Le métier de l’intégrateur en ce sens a donc beaucoup évolué, il s’agit de récupérer les datas du bâtiment et de les exploiter au plus simple pour mettre en œuvre les services ad hoc pour le client.
Qui veut gagner le « gros lot »… Smart ?
« Pour faire un bâtiment smart, on ne peut plus limiter la réflexion aux régulations et à des remontées d’informations par lot, vers un ou des superviseurs locaux qui vont réaliser un optimum local, parfois éloigné de l’usage réel du bâtiment. On commence ainsi à voir émerger, surtout sur les gros projets, la notion de lot “système ou smart”, un lot pas forcément conséquent mais qui est transversal et qui va définir le serveur de données intelligent permettant de répondre à des services, et non plus à des optimums par lot », explique l’expert de Cegelec 3S.
Un point clé car ce lot système ou smart est aussi coordinateur, et ce n’est pas faire un projet moins cher que de le penser et prévoir dès les premières étapes.
Des données, mais pour quels services ?
Les données doivent circuler pour l’efficience du bâtiment, c’est-à-dire sur trois points principaux. « En premier lieu, il y a les économies d’énergie et on peut très vite réaliser sur un bâtiment classique de 20 à 30 % en maîtrisant le bâtiment et en l’optimisant finement. Vannes thermostatiques, objets connectés de détection de présence, détection d’ouverture de fenêtre, les éléments que l’on peut ajouter créent de la valeur avec un ROI rapide », illustre l’expert de Cegelec 3S.
En deuxième lieu, il s’agit d’améliorer la gestion de la maintenance et de limiter les problématiques de pannes intempestives, qui auraient pu être évitées avec une analyse plus fine des situations, et demain avec l’intelligence artificielle insérée dans une GMAO ou dans un module complémentaire de la solution de supervision.
En troisième lieu, il s’agit d’optimiser l’espace occupé : détection de présence, capteurs multiples, traceurs de flux de déplacement, la palette est large pour faire en sorte que le confort soit apporté de façon optimale là où on en a besoin, tout en optimisant l’espace.
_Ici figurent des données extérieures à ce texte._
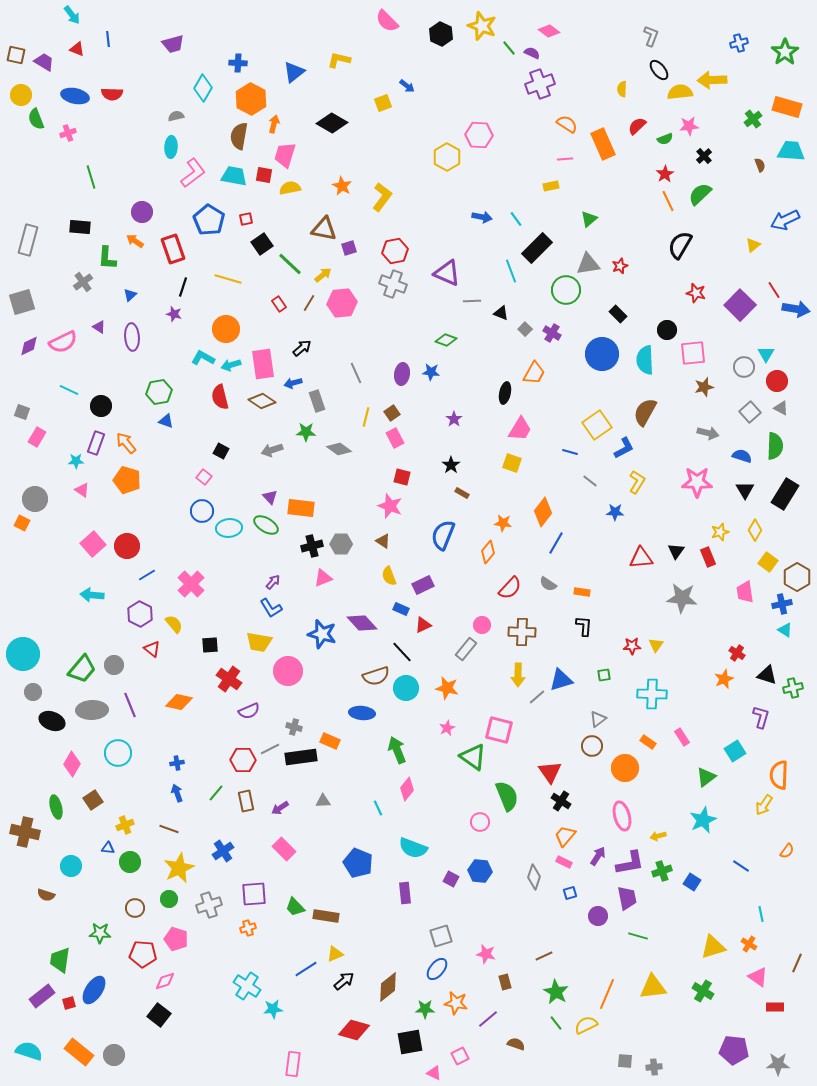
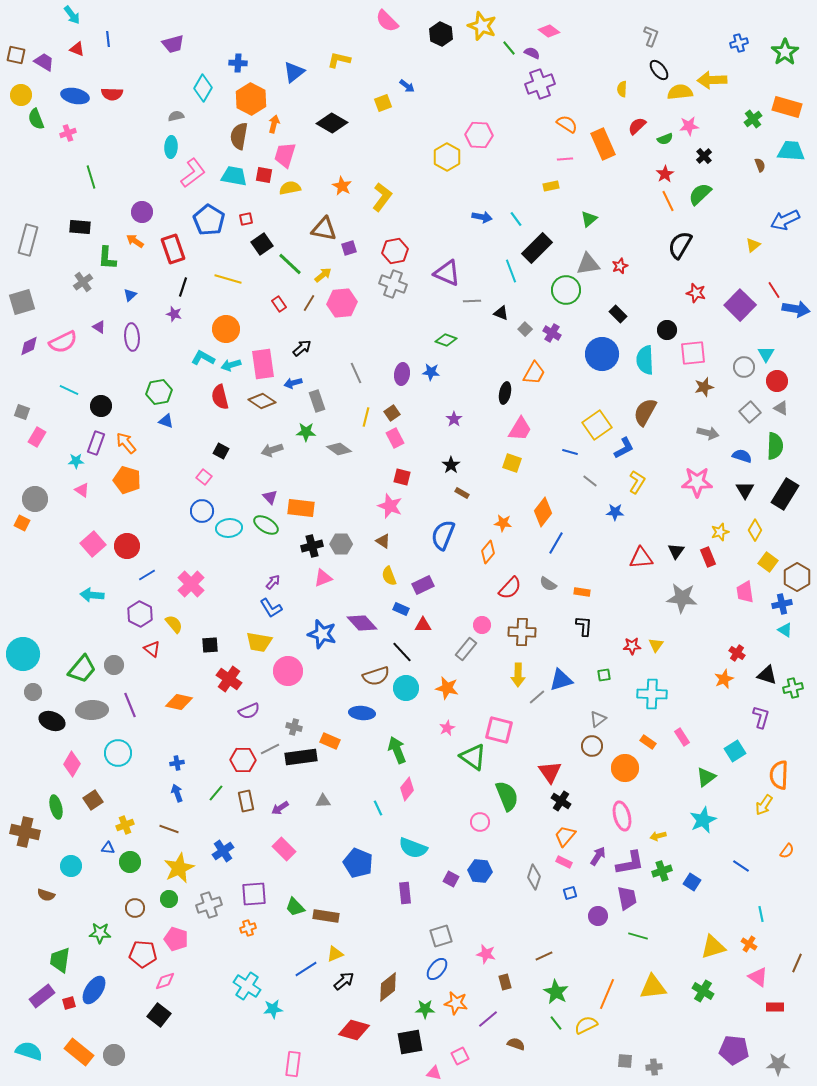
red triangle at (423, 625): rotated 24 degrees clockwise
pink triangle at (434, 1073): rotated 14 degrees counterclockwise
« Prenons le cas de la réservation d’un grand amphi pouvant accueillir jusqu’à 500 personnes. S’il est réservé en hiver et seulement pour 10 personnes présentes, une petite salle est suffisante », illustre Sylvain Massin, de Cegelec. Gérer l’inoccupation est un premier pas, le second pas est souvent de gérer les usages avec non seulement des comptages énergétiques, mais aussi de la présence humaine.
Comment se protéger de menaces ou vols de données ?
« La sécurité des données doit être à tous les niveaux, depuis les couches dites basses jusqu’à la supervision, l’hypervision et les applicatifs externes dans le cloud, précise Prudence Soto, de Sauter Regulation. La passerelle vers l’extérieur est souvent un automate particulier qui intègre un Web server et les solutions VPN sont utilisées avec cryptage pour les échanges de données entre les sites distants et la supervision, voire plus généralement entre les flux de données vers le cloud et le bâtiment. Par exemple, la dernière gamme d’automate Sauter modulo6 dispose d’une interface réseau entièrement indépendante du réseau du bâtiment et forme ainsi une sorte de “pare-feu” entre l’IoT et le réseau du bâtiment, répondant ainsi aux impératifs de cybersécurité grâce à sa conception selon le standard international IEC 62443 et au protocole standard BACnet/SC (BACnet Secure Connect). »
En ce qui concerne la cybersécurité, pour la partie supervision et hypervision proprement dite, l’éditeur Codra est aujourd’hui le seul éditeur à avoir passé la certification CSPN auprès de l’ANSSI. « Ce qui revient à utiliser un logiciel intégrant nativement des fonctions de cybersécurité avancées. La solution de supervision étant un point central du projet, il est essentiel d’utiliser un outil ajustable aux enjeux de cybersécurité du client. Nos clients intégrateurs l’ont bien compris et l’on constate une forte montée en puissance de notre formation sur la cybersécurité », ajoute Loïc Drugeault, de Codra.
L’intelligence artificielle se nourrit des données
Le document « Intelligence artificielle : agissons ensemble pour des bâtiments performants », édité par le Gimelec, est présenté sous forme de manifeste à destination de l’ensemble des acteurs de la construction (études, intégration IT, installation, exploitation, maintenance). « Nous y avons apporté notre pierre et le document met en exergue l’importance des données, et leurs usages avec des exemples dans des applicatifs d’IA déjà existants », indique Prudence Soto.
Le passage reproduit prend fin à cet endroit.